### Activity
Which of the lines below contain the string "Wassenaer"? Pull each one out of the data.

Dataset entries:
______________________________

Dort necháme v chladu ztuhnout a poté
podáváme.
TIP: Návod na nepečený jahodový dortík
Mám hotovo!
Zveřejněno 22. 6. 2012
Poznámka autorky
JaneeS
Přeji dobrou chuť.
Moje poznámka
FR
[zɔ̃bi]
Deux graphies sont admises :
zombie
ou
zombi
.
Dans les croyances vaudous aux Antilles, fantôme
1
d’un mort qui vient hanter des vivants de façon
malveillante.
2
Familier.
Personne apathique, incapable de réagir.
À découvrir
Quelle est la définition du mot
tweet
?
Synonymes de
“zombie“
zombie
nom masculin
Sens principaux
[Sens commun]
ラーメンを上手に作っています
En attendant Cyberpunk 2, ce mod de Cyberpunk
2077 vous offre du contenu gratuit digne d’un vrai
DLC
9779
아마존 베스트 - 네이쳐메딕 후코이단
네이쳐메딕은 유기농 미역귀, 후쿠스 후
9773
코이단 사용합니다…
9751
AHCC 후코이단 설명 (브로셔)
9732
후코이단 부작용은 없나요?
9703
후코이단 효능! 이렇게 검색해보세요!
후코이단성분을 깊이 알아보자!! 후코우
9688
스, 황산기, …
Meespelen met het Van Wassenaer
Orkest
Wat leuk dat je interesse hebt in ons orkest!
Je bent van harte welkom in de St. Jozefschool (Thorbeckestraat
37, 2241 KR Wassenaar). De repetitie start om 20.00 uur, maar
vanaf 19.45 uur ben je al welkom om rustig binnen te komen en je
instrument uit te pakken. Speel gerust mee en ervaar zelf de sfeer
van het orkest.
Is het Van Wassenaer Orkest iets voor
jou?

______________________________

### Solution to the exercise
Meespelen met het Van Wassenaer
Is het Van Wassenaer Orkest iets voor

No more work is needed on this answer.